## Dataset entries
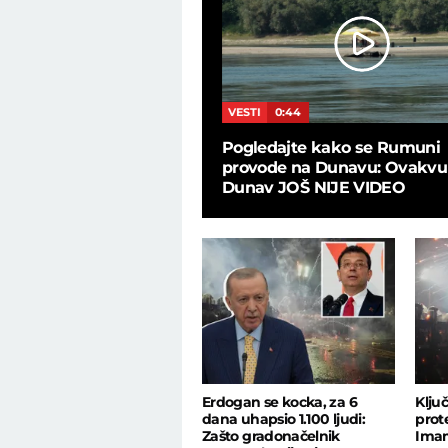
L
24:19
VESTI
0:44
Marković o poraznim
Pogledajte kako se Rumuni
ima: "Kako dečko u 48
provode na Dunavu: Ovakvu
am te bilo!"
Dunav JOŠ NIJE VIDEO
Erdogan se kocka, za 6
Klju
dana uhapsio 1.100 ljudi:
prot
Zašto gradonačelnik
Imam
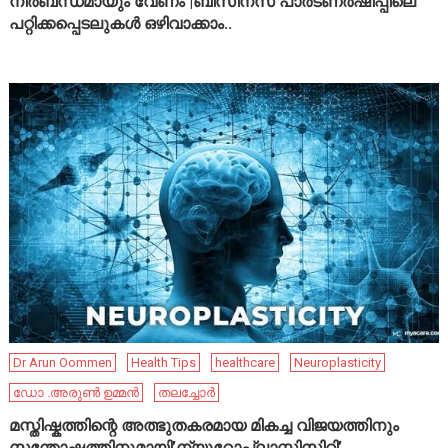
നിർബന്ധമായും വേണം |ബിസിനസ് പാർട്ണർഷിപ്പിലെ
പറ്റിക്കപ്പെടലുകൾ ഒഴിവാക്കാം..
Dr Arun Oommen
Health Tips
healthcare
Neuroplasticity
ഡോ .അരുൺ ഉമ്മൻ
തലച്ചോർ
മസ്തിഷ്കത്തിന്റെ അത്ഭുതകരമായ മികച്ച വിജയത്തിനും
സന്തോഷത്തിനുമായി’ന്യൂറോപ്ലാസ്റ്റിസിറ്റി’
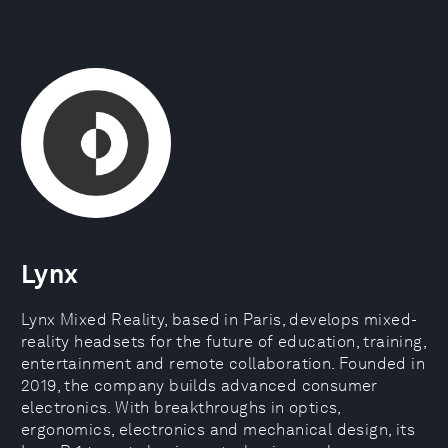
Lynx
Lynx Mixed Reality, based in Paris, develops mixed-
reality headsets for the future of education, training,
entertainment and remote collaboration. Founded in
2019, the company builds advanced consumer
electronics. With breakthroughs in optics,
ergonomics, electronics and mechanical design, its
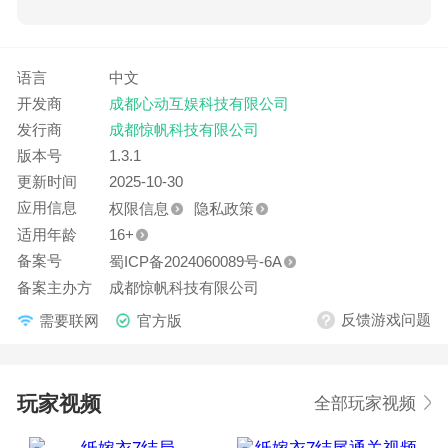
卿彤彤的加入，还有不少故人也悉数登场。白幡飘摇，
阴冷的街道凉风阵阵 响器叮当，诡异的货郎笑意盈盈
这次你又准备用什么来完成这一场交易？
语言
中文
★游戏特色★
开发商
成都心动互娱科技有限公司
- 民俗升级——仍然是很俗的那种民俗， 大家都熟。
发行商
成都惊帆科技有限公司
- 剧情升级——部分纸嫁衣世界故人将会再度登场，不
版本号
1.3.1
仅是在彩蛋里。
更新时间
2025-10-30
- 视觉升级——美的更美，帅的更帅，丑的更丑，怪的
应用信息
权限信息
隐私政策
更怪。
适用年龄
16+
- 心跳升级——相信你们早就免疫了，所以建议睡前
备案号
蜀ICP备2024060089号-6A
玩。
备案主办方
成都惊帆科技有限公司
反馈游戏问题
需要联网
官方版
玩家视频
全部玩家视频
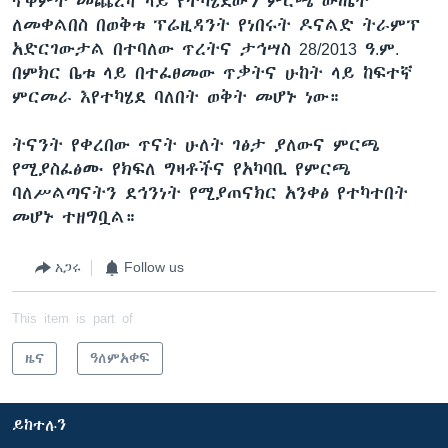
ጥቅምት መጨረሻ ላይ የተካሄደውን ምርጫ ውጤት
ለመቀልበስ በወቅቱ ፕሬዚዳንት የነበሩት ዶናልድ ትራምፕ
አድርገውታል በተባለው ጥረትና ታኅሣስ 28/2013 ዓ.ም.
በምክር ቤቱ ላይ በተፈፀመው ጥቃትና ሁከት ላይ ከፍተኛ
ምርመራ እየተካሄደ ባለበት ወቅት መሆኑ ነው።
ትናንት የቀረበው ጥናት ሁለት ገፅታ ያለውና ምርጫ
የሚያስፈፅሙ የክፍለ ግዛቶችና የአካባቢ የምርጫ
ባለሥልጣናትን ደኅንነት የሚያጠናክር አንቀፅ የተካተበት
መሆኑ ተዘግቧል።
አጋሩ
Follow us
This item is part of
ዜና
ዓለምአቀፍ
ይከተሉን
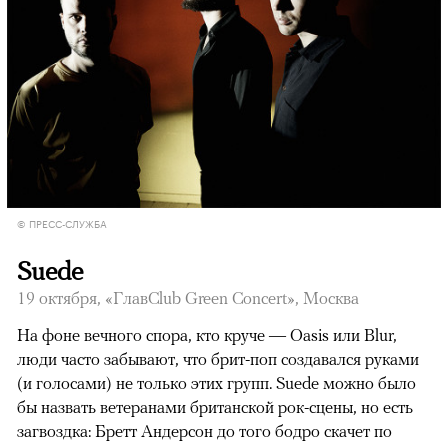
© ПРЕСС-СЛУЖБА
Suede
19 октября, «ГлавClub Green Concert», Москва
На фоне вечного спора, кто круче — Oasis или Blur,
люди часто забывают, что брит-поп создавался руками
(и голосами) не только этих групп. Suede можно было
бы назвать ветеранами британской рок-сцены, но есть
загвоздка: Бретт Андерсон до того бодро скачет по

## PROBLEM TO WORK ON
Search the entries for the word "Lynx". Copy every line where it occurs.

## PROBLEM SOLUTION
Lynx
Lynx Mixed Reality, based in Paris, develops mixed-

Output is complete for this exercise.